Would you count how many lines of the entries below include the word "Date"? Give nothing but the number.

====

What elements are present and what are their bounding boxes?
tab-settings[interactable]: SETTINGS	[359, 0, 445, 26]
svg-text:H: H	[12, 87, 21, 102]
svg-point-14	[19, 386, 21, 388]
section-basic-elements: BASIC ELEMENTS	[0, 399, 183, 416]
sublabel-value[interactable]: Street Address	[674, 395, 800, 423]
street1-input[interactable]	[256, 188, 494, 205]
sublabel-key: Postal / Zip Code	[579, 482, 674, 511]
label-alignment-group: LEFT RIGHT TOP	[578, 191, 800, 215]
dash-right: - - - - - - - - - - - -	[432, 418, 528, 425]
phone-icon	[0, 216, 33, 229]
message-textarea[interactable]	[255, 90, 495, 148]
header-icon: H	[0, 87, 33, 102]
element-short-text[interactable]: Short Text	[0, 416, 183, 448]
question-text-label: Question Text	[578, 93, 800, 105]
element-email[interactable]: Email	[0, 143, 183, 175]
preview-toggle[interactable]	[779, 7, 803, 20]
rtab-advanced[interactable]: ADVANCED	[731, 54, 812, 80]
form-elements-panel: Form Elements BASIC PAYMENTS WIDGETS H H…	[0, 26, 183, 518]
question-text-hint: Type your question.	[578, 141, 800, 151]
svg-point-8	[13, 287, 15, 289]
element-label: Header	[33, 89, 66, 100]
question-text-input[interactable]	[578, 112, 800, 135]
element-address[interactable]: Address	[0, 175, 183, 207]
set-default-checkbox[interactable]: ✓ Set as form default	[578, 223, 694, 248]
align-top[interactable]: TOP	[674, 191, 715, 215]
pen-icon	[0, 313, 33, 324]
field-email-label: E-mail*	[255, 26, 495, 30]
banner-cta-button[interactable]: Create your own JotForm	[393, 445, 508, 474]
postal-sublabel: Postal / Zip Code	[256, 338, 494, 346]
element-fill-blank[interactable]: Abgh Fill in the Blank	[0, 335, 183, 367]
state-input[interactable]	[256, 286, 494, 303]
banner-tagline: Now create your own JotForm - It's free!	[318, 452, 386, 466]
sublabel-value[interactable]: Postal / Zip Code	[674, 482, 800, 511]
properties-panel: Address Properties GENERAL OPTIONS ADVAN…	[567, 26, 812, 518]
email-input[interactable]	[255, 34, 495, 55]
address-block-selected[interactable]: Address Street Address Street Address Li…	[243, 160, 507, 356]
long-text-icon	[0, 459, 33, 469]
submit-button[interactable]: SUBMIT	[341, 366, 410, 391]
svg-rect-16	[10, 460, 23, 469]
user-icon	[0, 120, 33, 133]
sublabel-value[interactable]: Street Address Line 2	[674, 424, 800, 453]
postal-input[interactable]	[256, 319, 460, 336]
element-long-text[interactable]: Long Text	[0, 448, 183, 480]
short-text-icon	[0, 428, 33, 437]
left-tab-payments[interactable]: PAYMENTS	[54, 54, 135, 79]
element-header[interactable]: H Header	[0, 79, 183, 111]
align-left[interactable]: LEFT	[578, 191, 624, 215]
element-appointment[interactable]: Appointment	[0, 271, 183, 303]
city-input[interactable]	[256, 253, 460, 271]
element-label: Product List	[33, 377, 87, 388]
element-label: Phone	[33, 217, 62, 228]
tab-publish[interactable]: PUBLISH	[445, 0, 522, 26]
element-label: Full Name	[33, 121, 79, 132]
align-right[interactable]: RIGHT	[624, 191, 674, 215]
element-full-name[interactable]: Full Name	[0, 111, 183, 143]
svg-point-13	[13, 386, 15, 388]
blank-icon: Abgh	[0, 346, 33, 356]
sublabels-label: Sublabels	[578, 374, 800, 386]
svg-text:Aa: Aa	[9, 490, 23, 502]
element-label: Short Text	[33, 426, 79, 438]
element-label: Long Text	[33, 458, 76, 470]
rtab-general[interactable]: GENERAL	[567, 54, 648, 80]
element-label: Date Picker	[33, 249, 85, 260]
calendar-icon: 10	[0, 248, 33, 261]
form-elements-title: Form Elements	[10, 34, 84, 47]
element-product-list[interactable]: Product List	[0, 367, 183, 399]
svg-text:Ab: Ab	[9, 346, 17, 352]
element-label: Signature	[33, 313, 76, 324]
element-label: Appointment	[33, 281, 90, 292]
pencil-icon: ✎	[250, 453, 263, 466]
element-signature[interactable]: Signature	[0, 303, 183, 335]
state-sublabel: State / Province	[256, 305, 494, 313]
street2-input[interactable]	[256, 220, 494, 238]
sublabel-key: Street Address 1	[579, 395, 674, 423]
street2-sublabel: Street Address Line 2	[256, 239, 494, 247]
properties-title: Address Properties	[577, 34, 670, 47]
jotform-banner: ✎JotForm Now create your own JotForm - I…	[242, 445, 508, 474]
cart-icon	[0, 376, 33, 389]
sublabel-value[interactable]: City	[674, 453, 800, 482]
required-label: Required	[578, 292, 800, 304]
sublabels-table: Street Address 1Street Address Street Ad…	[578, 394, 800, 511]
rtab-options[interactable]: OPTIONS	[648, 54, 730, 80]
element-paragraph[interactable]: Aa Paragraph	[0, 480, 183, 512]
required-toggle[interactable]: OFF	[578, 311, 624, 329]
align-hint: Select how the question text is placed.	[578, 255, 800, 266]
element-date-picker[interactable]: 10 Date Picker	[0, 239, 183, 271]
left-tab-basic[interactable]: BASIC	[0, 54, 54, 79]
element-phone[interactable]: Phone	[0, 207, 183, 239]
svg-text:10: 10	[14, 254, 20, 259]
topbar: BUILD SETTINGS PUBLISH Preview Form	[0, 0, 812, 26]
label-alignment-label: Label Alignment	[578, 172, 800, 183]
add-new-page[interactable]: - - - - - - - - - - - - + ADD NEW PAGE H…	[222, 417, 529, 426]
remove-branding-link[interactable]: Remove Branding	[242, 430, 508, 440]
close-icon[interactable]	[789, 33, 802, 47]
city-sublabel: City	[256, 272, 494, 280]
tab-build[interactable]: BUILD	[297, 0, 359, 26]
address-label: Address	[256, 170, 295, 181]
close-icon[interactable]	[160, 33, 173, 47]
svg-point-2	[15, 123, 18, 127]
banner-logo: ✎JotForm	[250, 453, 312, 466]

====

Reply:
2